Mia Couto - E se Obama fosse africano?

Os africanos rejubilaram com a vitória de Obama. Eu fui um deles. Depois de uma noite em claro, na irrealidade da penumbra da madrugada, as lágrimas corriam-me quando ele pronunciou o discurso de vencedor. Nesse momento, eu era também um vencedor. A mesma felicidade me atravessara quando Nelson Mandela foi libertado e o novo estadista sul-africano consolidava um caminho de dignificação de África.
Na noite de 5 de Novembro, o novo presidente norte-americano não era apenas um homem que falava. Era a sufocada voz da esperança que se reerguia, liberta, dentro de nós. Meu coração tinha votado, mesmo sem permissão: habituado a pedir pouco, eu festejava uma vitória sem dimensões. Ao sair à rua, a minha cidade se havia deslocado para Chicago, negros e brancos respirando comungando de uma mesma surpresa feliz. Porque a vitória de Obama não foi a de uma raça sobre outra: sem a participação massiva dos americanos de todas as raças (incluindo a da maioria branca) os Estados Unidos da América não nos entregariam motivo para festejarmos.
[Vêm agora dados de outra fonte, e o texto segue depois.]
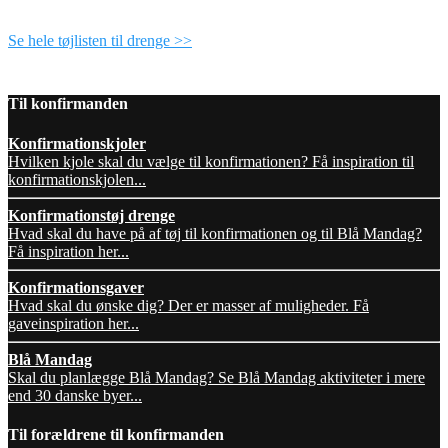
Se hele tøjlisten til drenge >>
Til konfirmanden
Konfirmationskjoler
Hvilken kjole skal du vælge til konfirmationen? Få inspiration til
konfirmationskjolen...
Konfirmationstøj drenge
Hvad skal du have på af tøj til konfirmationen og til Blå Mandag?
Få inspiration her...
Konfirmationsgaver
Hvad skal du ønske dig? Der er masser af muligheder. Få
gaveinspiration her...
Blå Mandag
Skal du planlægge Blå Mandag? Se Blå Mandag aktiviteter i mere
end 30 danske byer...
Til forældrene til konfirmanden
Nos dias seguintes, fui colhendo as reacções eufóricas dos mais diversos recantos do nosso continente. Pessoas anónimas, cidadãos comuns querem testemunhar a sua felicidade. Ao mesmo tempo fui tomando nota, com algumas reservas, das mensagens solidárias de dirigentes africanos. Quase todos chamavam Obama de "nosso irmão". E pensei: estarão todos esses dirigentes sendo sinceros? Será Barack Obama familiar de tanta gente politicamente tão diversa? Tenho dúvidas. Na pressa de ver preconceitos somente nos outros, não somos capazes de ver os nossos próprios racismos e xenofobias. Na pressa de condenar o Ocidente, esquecemo-nos de aceitar as lições que nos chegam desse outro lado do mundo.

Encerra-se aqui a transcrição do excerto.